The cupboard is bare, but for his own pet causes, he's got billions to squander.
It's Tuesday, July 11th, 2023.
I'm David Mendes, and this is the Ezra Levant Show.
You could tell Justin Trudeau was addressing a predominantly male audience that works with their hands the other day.
That's because the former part-time drama teacher went into blue-collar mode, you know, losing the suit jacket, getting rid of the necktie, rolling up his shirt sleeves.
This is what Blackface does when he is addressing plumbers or carpenters or firefighters.
He wants to show that he's one of them, even though I doubt Blackface has ever done anything physical throughout his privileged and pampered life.
I'm capable of playing any role, even with half a finger.
How did that happen?
It didn't!
Acting!
In any event, the audience this time around for Canada's version of Master Thespian was Canadian troops stationed overseas.
At least the prime ministerial version of Mr. Dress Up didn't don a soldier costume to pretend he's one of the gang, unlike his Indian trip a few years ago.
You remember that dress-up disaster for the ages, don't you?
Anyway, here's Blackface giving an address to the troops in Latvia.
It's bizarre.
I learned what an atmospheric river was when it hit BC.

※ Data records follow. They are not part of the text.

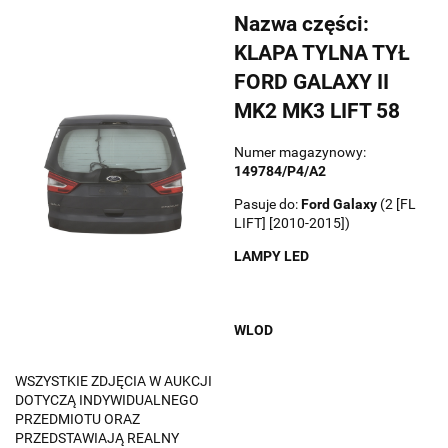
Nazwa części:
KLAPA TYLNA TYŁ
FORD GALAXY II
MK2 MK3 LIFT 58
Numer magazynowy:
149784/P4/A2
Pasuje do:
Ford
Galaxy
(2 [FL
LIFT] [2010-2015])
LAMPY LED
WLOD
WSZYSTKIE ZDJĘCIA W AUKCJI
DOTYCZĄ INDYWIDUALNEGO
PRZEDMIOTU ORAZ
PRZEDSTAWIAJĄ REALNY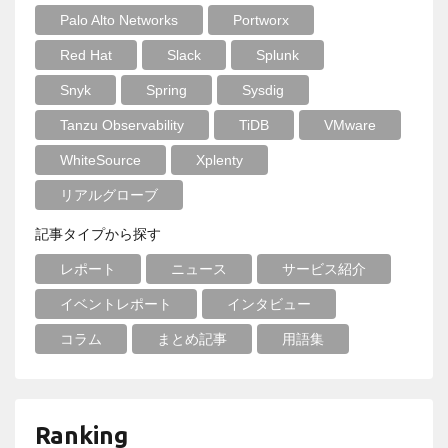
Palo Alto Networks
Portworx
Red Hat
Slack
Splunk
Snyk
Spring
Sysdig
Tanzu Observability
TiDB
VMware
WhiteSource
Xplenty
リアルグローブ
記事タイプから探す
レポート
ニュース
サービス紹介
イベントレポート
インタビュー
コラム
まとめ記事
用語集
Ranking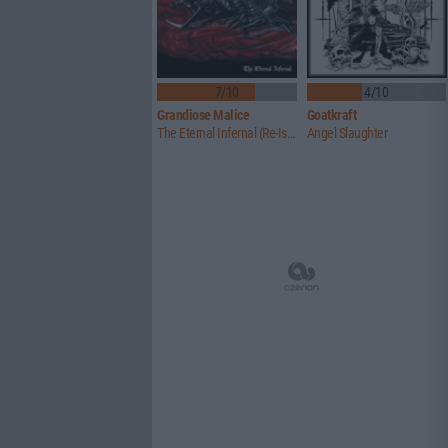
7/10
4/10
Grandiose Malice
Goatkraft
The Eternal Infernal (Re-Issue)
Angel Slaughter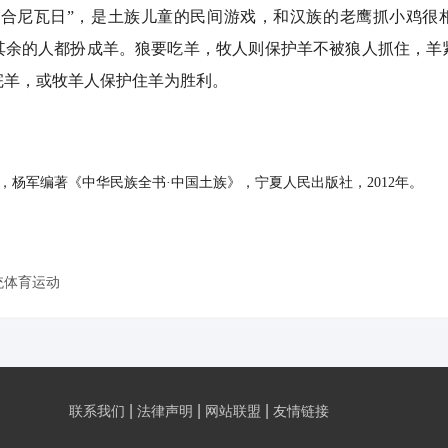
尼瓦日”，是土族儿童的民间游戏，和汉族的老鹰抓小鸡很
其余的人都扮成羊。狼要吃羊，牧人则保护羊不被狼人抓住，羊
完羊，或牧羊人保护住羊为胜利。
，杨军编著《中华民族全书·中国土族》，宁夏人民出版社，2012年。
统体育运动
|
|
|
联系我们
法律声明
网站联盟
友情链接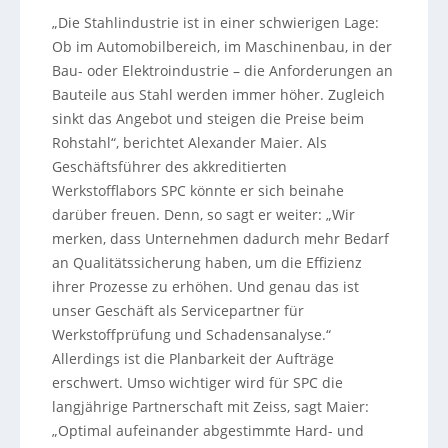
„Die Stahlindustrie ist in einer schwierigen Lage:
Ob im Automobilbereich, im Maschinenbau, in der
Bau- oder Elektroindustrie – die Anforderungen an
Bauteile aus Stahl werden immer höher. Zugleich
sinkt das Angebot und steigen die Preise beim
Rohstahl“, berichtet Alexander Maier. Als
Geschäftsführer des akkreditierten
Werkstofflabors SPC könnte er sich beinahe
darüber freuen. Denn, so sagt er weiter: „Wir
merken, dass Unternehmen dadurch mehr Bedarf
an Qualitätssicherung haben, um die Effizienz
ihrer Prozesse zu erhöhen. Und genau das ist
unser Geschäft als Servicepartner für
Werkstoffprüfung und Schadensanalyse.“
Allerdings ist die Planbarkeit der Aufträge
erschwert. Umso wichtiger wird für SPC die
langjährige Partnerschaft mit Zeiss, sagt Maier:
„Optimal aufeinander abgestimmte Hard- und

Climate change is having a real destabilizing and negative impact with more and more frequent extreme weather events at home, and as challenging as it is at home, impacts around the world where people are in more precarious economic and geographic situations than we are.
That's a new reality that has huge implications for security around the world, which is one of the reasons why Canada is stepping up to build the Center of Excellence for Climate Security in Montreal.
That's one of the announcements we're going to be making tomorrow at the NATO summit.
Because everywhere in the realm, but particularly in areas where there is particular intersections between geographic and climate realities and conflict, think of the Sahel.
Think of parts of Southeast Asia.
That's going to be a new challenge we all have to deal with.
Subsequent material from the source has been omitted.